Rosbach (bf). 15 Jahre Bestehen liegen hinter dem Förderverein der katholischen Pfarrgemeinde St. Michael. Das sind 15 Jahre Engagement für das Gemeindezentrum in der Preulgasse sowohl in baulicher als auch in individueller Hinsicht - und dahinter steht auch die Innenrenovierung von Kirche und Pfarrzentrum sowie die Neugestaltung eines Bereichs für die Marienverehrung im hinteren Teil der Kirche.

»Der Verein ist vor allem mit einer Person verbunden, und das ist die von Lothar Halaczinsky«, sagten Pfarrer Bernd Weckwerth und der Pfarrgemeinderatsvorsitzende Rupert Merckle übereinstimmend. Er sei auch diesmal wieder derjenige gewesen, der die Fäden für das Gemeindefest gezogen hatte. Dieses stand ganz unter dem Motto dieses Jubiläums: »Einen neuen Aufbruch wagen«.

Auch viele Flüchtlinge aus der Ukraine waren gekommen. Sie kommen regelmäßig zum Deutschunterricht in das Pfarrzentrum und fühlen sich auch der Gemeinde verbunden. Der Duft von Bratwurst und Popcorn lag in der Luft, der Posaunenchor spielte zünftig auf, und von der Hüpfburg aus tönte fröhliches Kinderlachen über den Kirchplatz. Hin und wieder gab der Lautsprecher den nächsten Programmpunkt preis, und auch Bürgermeister Steffen Maar sowie sein Stellvertreter Stephan Schmidthals griffen zum Mikrofon, um die zahlreichen Gäste zu begrüßen, während der Nachwuchs bei Hochsommerwetter gern zu den (für Kinder gratis gereichten) Erfrischungsgetränken griff. Vertreter der örtlichen Vereine richteten Grußworte an ihr Publikum und überbrachten die besten Wünsche ihrer Mitglieder.

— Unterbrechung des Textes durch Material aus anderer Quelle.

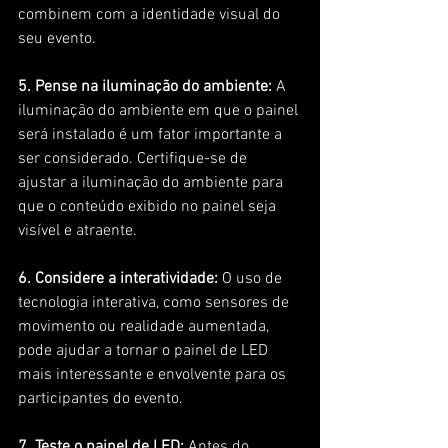
combinem com a identidade visual do 
seu evento.
5. Pense na iluminação do ambiente:
 A 
iluminação do ambiente em que o painel 
será instalado é um fator importante a 
ser considerado. Certifique-se de 
ajustar a iluminação do ambiente para 
que o conteúdo exibido no painel seja 
visível e atraente.
6. Considere a interatividade:
 O uso de 
tecnologia interativa, como sensores de 
movimento ou realidade aumentada, 
pode ajudar a tornar o painel de LED 
mais interessante e envolvente para os 
participantes do evento.
7. Teste o painel de LED:
 Antes do 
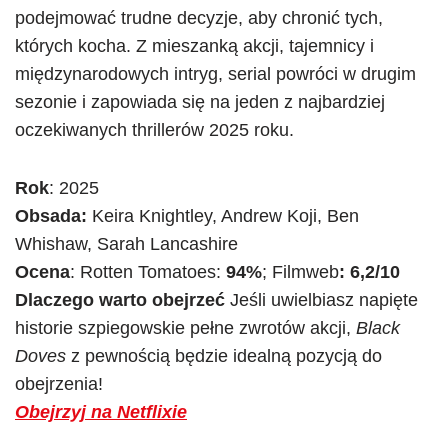
podejmować trudne decyzje, aby chronić tych,
których kocha. Z mieszanką akcji, tajemnicy i
międzynarodowych intryg, serial powróci w drugim
sezonie i zapowiada się na jeden z najbardziej
oczekiwanych thrillerów 2025 roku.
Rok
: 2025
Obsada:
Keira Knightley, Andrew Koji, Ben
Whishaw, Sarah Lancashire
Ocena
: Rotten Tomatoes:
94%
; Filmweb
: 6,2/10
Dlaczego warto obejrzeć
Jeśli uwielbiasz napięte
historie szpiegowskie pełne zwrotów akcji,
Black
Doves
z pewnością będzie idealną pozycją do
obejrzenia!
Obejrzyj na Netflixie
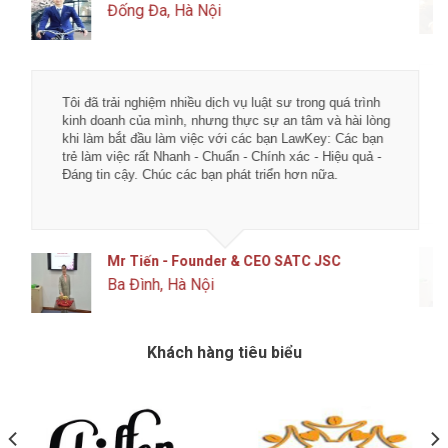
Đống Đa, Hà Nội
Tôi đã trải nghiệm nhiều dịch vụ luật sư trong quá trình
kinh doanh của mình, nhưng thực sự an tâm và hài lòng
khi làm bắt đầu làm việc với các bạn LawKey: Các bạn
trẻ làm việc rất Nhanh - Chuẩn - Chính xác - Hiệu quả -
Đáng tin cậy. Chúc các bạn phát triển hơn nữa.
Mr Tiến - Founder & CEO SATC JSC
Ba Đình, Hà Nội
Khách hàng tiêu biểu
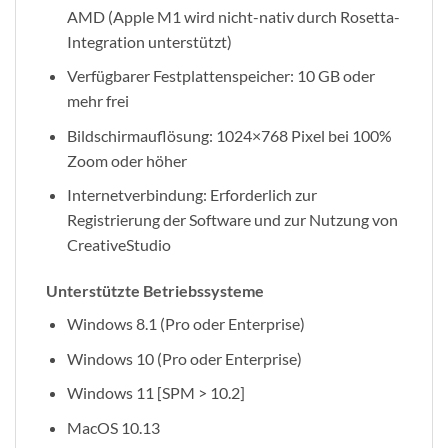
AMD (Apple M1 wird nicht-nativ durch Rosetta-
Integration unterstützt)
Verfügbarer Festplattenspeicher: 10 GB oder
mehr frei
Bildschirmauflösung: 1024×768 Pixel bei 100%
Zoom oder höher
Internetverbindung: Erforderlich zur
Registrierung der Software und zur Nutzung von
CreativeStudio
Unterstützte Betriebssysteme
Windows 8.1 (Pro oder Enterprise)
Windows 10 (Pro oder Enterprise)
Windows 11 [SPM > 10.2]
MacOS 10.13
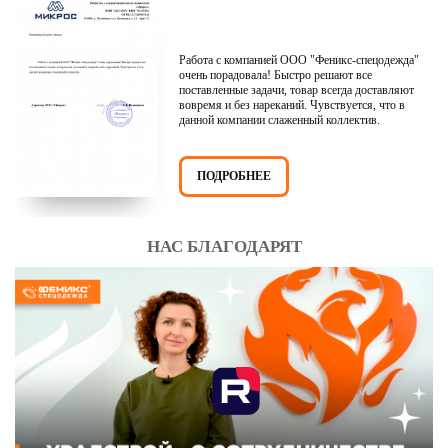
Работа с компанией ООО "Феникс-спецодежда"
очень порадовала! Быстро решают все
поставленные задачи, товар всегда доставляют
вовремя и без нареканий. Чувствуется, что в
данной компании слаженный коллектив.
ПОДРОБНЕЕ
НАС БЛАГОДАРЯТ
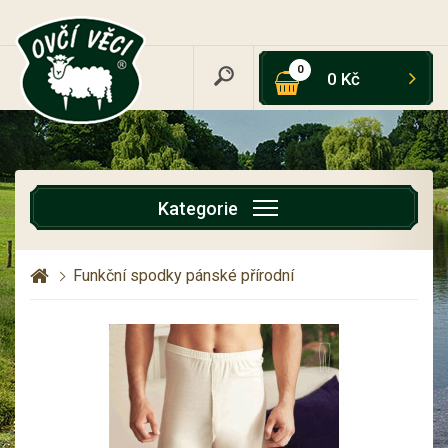
0
0 Kč
Kategorie
Funkční spodky pánské přírodní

Typischer hätte das Pfarrfest am Fuße des Kirchturms bei St. Michael kaum ablaufen können, und auch dank der reichlich bestückten Salat- und Kuchentheken herrschte beste Stimmung. Die Pfadfinder, die seit Jahren unter dem Dach des Pfarrzentrums ihr Domizil aufgeschlagen haben, setzten sich am Zapfhahn und an den Grills ein, sorgten für ein buntes Kinderprogramm und bedienten die Hüpfburg. Daneben ging die Popcornmaschine in Dauerbetrieb und bediente fröhliche Kinder mit bunter Gesichtsbemalung.

»Mit Corona wirkte manches mut- und kraftlos, aber jetzt wollen wir einen neuen Anfang wagen«, sagte der Pfarrgemeinderatsvorsitzende Rupert Merckle. Im Hinblick auf die ukrainischen Flüchtlinge, die - ähnlich wie 2015/2016 die Flüchtlinge aus Syrien oder Afghanistan - zum Deutschunterricht ins Pfarrzentrum kommen, stellte er fest, dass in diesem Haus echte Gemeinschaft und Seelsorge gelebt werde. »Sich begeistern lassen, planen und dann entschieden handeln, das hat uns schon das Buch der Weisheit empfohlen«, unterstrich auch Pfarrer Weckwerth.

Das Buch Salomon gebe vor, was durchaus in einem Manager-Buch heutiger Zeit stehen könne, denn Jesus sage: »Ihr werdet nicht um euren Lohn kommen.«

Dass man von Gott aber nicht immer alles bekomme, was man von ihm erwarte, machte Gemeindemitglied Anna Lorr deutlich. Sie hatte vor dem Gottesdienst versiegelte, bunte Tütchen von jeweils gleicher Größe aber unterschiedlichen Inhalts verteilt. Einige beinhalteten Puzzleteile, eins davon in der Form von Rosbach, und alle zusammen entsprachen dem neuen Pfarreienverbund Wetterau-Mitte, dem Rosbach nach der Umstrukturierung der Dekanatsgebiete angehören wird. »Manchmal beginnt ein neuer Weg damit, Altbekanntes mit ganz anderen Augen zu sehen«, ermunterte Lorr.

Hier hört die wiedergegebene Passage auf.